Exercise: What you return must be the lines from the first one below through the one containing "Если вам надоело", exactly and with pictures excluded.

(Collected data)
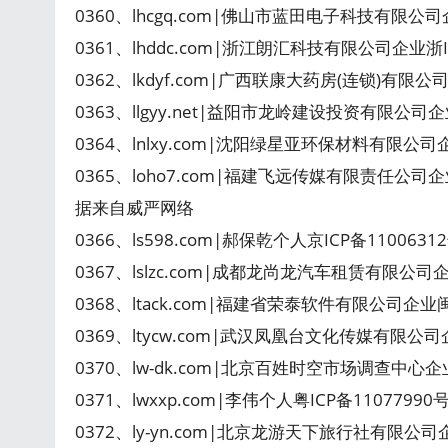
0360、lhcgq.com|佛山市蓝田电子科技有限公
0361、lhddc.com|浙江朗汇科技有限公司企业浙
0362、lkdyf.com|广西联康大药房(连锁)有限公
0363、llgyy.net|益阳市龙岭建设投资有限公司
0364、lnlxy.com|沈阳绿星亚环保材料有限公
0365、loho7.com|福建飞远传媒有限责任公司
据来自威严网络
0366、ls598.com|郝保乾个人京ICP备110063
0367、lslzc.com|成都龙尚龙汽车租赁有限公司
0368、ltack.com|福建省荣泰软件有限公司企业
0369、ltycw.com|武汉凤凰台文化传媒有限公司
0370、lw-dk.com|北京百姓时空市场调查中心企业
0371、lwxxp.com|李伟个人粤ICP备1107799
0372、ly-yn.com|北京龙游天下旅行社有限公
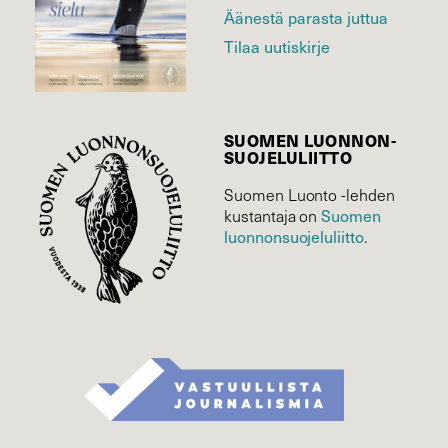
Äänestä parasta juttua
Tilaa uutiskirje
SUOMEN LUONNON­
SUOJELU­LIITTO
Suomen Luonto -lehden
kustantaja on
Suomen
luonnonsuojelu­liitto
.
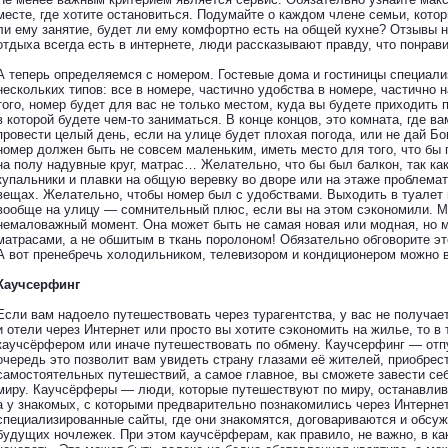
месте, где хотите остановиться. Подумайте о каждом члене семьи, кото
ли ему занятие, будет ли ему комфортно есть на общей кухне? Отзывы н
отдыха всегда есть в интернете, люди рассказывают правду, что понравил
А теперь определяемся с номером. Гостевые дома и гостиницы специал
нескольких типов: все в номере, частично удобства в номере, частично 
того, номер будет для вас не только местом, куда вы будете приходить 
в которой будете чем-то заниматься. В конце концов, это комната, где в
провести целый день, если на улице будет плохая погода, или не дай Бог
номер должен быть не совсем маленьким, иметь место для того, что бы 
на полу надувные круг, матрас… Желательно, что бы был балкон, так ка
купальники и плавки на общую веревку во дворе или на этаже проблемат
вещах. Желательно, чтобы номер был с удобствами. Выходить в туалет 
вообще на улицу — сомнительный плюс, если вы на этом сэкономили. М
немаловажный момент. Она может быть не самая новая или модная, но 
матрасами, а не обшитым в ткань поролоном! Обязательно обговорите эт
А вот пренебречь холодильником, телевизором и кондиционером можно 
Каучсерфинг
Если вам надоело путешествовать через турагентства, у вас не получае
и отели через Интернет или просто вы хотите сэкономить на жилье, то в
каучсёрфером или иначе путешествовать по обмену. Каучсерфинг — отп
очередь это позволит вам увидеть страну глазами её жителей, приобрес
самостоятельных путешествий, а самое главное, вы сможете завести се
миру. Каучсёрферы — люди, которые путешествуют по миру, останавлива
а у знакомых, с которыми предварительно познакомились через Интернет
специализированные сайты, где они знакомятся, договариваются и обсу
будущих ночлежек. При этом каучсёрферам, как правило, не важно, в ка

Solution:
0360、lhcgq.com|佛山市蓝田电子科技有限公
0361、lhddc.com|浙江朗汇科技有限公司企业浙
0362、lkdyf.com|广西联康大药房(连锁)有限公
0363、llgyy.net|益阳市龙岭建设投资有限公司
0364、lnlxy.com|沈阳绿星亚环保材料有限公
0365、loho7.com|福建飞远传媒有限责任公司
据来自威严网络
0366、ls598.com|郝保乾个人京ICP备110063
0367、lslzc.com|成都龙尚龙汽车租赁有限公司
0368、ltack.com|福建省荣泰软件有限公司企业
0369、ltycw.com|武汉凤凰台文化传媒有限公司
0370、lw-dk.com|北京百姓时空市场调查中心企业
0371、lwxxp.com|李伟个人粤ICP备1107799
0372、ly-yn.com|北京龙游天下旅行社有限公
Äänestä parasta juttua
Tilaa uutiskirje
SUOMEN LUONNON­
SUOJELU­LIITTO
Suomen Luonto -lehden
kustantaja on
Suomen
luonnonsuojelu­liitto
.
месте, где хотите остановиться. Подумайте о каждом члене семьи, кото
ли ему занятие, будет ли ему комфортно есть на общей кухне? Отзывы н
отдыха всегда есть в интернете, люди рассказывают правду, что понравил
А теперь определяемся с номером. Гостевые дома и гостиницы специал
нескольких типов: все в номере, частично удобства в номере, частично 
того, номер будет для вас не только местом, куда вы будете приходить 
в которой будете чем-то заниматься. В конце концов, это комната, где в
провести целый день, если на улице будет плохая погода, или не дай Бог
номер должен быть не совсем маленьким, иметь место для того, что бы 
на полу надувные круг, матрас… Желательно, что бы был балкон, так ка
купальники и плавки на общую веревку во дворе или на этаже проблемат
вещах. Желательно, чтобы номер был с удобствами. Выходить в туалет 
вообще на улицу — сомнительный плюс, если вы на этом сэкономили. М
немаловажный момент. Она может быть не самая новая или модная, но 
матрасами, а не обшитым в ткань поролоном! Обязательно обговорите эт
А вот пренебречь холодильником, телевизором и кондиционером можно 
Каучсерфинг
Если вам надоело путешествовать через турагентства, у вас не получае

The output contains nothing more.